This week's alleged Crimea incident is, in many ways, a sign of the times.
It's a story without verifiable facts.
Instead, there are only narratives.
Russia claims, without any real evidence, that Ukraine sent agent-saboteurs to Crimea to carry out "terrorist" attacks and were thwarted by the FSB.
Ukraine says no such thing happened.
Moscow says it has captured a group of Ukrainian spies.
Kyiv says at least one of these -- Yevhen Panov, a truck driver from Zaporizhzhya -- was actually kidnapped.
The Kremlin says a shootout took place on the boundary separating mainland Ukraine from Russian-occupied Crimea.
The Ukrainian Defense Ministry says there were indeed shots fired, but only by Russian forces.

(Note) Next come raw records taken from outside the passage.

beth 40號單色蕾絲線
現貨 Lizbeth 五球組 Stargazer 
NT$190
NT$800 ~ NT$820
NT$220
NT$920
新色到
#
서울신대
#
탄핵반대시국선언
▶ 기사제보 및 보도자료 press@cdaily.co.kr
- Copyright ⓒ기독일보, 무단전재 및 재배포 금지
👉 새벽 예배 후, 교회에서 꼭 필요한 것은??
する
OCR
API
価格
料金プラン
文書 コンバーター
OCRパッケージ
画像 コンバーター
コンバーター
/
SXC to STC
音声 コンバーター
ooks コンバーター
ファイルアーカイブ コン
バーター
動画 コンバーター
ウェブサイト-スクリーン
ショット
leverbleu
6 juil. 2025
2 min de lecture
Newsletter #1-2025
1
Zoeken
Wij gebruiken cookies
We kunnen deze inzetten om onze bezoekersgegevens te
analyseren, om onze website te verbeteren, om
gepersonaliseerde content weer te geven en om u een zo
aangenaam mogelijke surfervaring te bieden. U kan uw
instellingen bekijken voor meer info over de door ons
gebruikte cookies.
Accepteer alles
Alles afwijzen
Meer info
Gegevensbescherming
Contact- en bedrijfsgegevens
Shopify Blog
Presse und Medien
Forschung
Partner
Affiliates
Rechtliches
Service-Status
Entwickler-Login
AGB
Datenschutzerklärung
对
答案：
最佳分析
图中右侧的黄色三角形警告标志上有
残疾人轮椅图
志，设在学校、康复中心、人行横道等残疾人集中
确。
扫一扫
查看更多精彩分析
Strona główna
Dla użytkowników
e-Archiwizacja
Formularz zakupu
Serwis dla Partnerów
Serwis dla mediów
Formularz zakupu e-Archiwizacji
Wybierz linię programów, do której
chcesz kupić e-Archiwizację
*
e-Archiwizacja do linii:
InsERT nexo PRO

Confused? Well that's sort of the point.
This is all emblematic of the post-fact world the Kremlin prefers to operate in -- one where what matters isn't what actually happened, but rather the story you can spin about what happened.
It's a world where the truth is negotiable.
It's a world where a popular uprising in Ukraine is magically transformed through the dark art of spin into a fascist coup.
It's a world where Russian media reports fictitious stories about children being crucified in Ukraine.
It's a world where the clear shooting down of a civilian airliner by pro-Moscow separatists becomes a mystery we will never get to the bottom of.
It's a world where a Russian effort to prop up a dictator in Syria becomes an antiterrorist operation.
The Kremlin wants a post-fact and post-truth world because, in such a world, anything goes and only might makes right.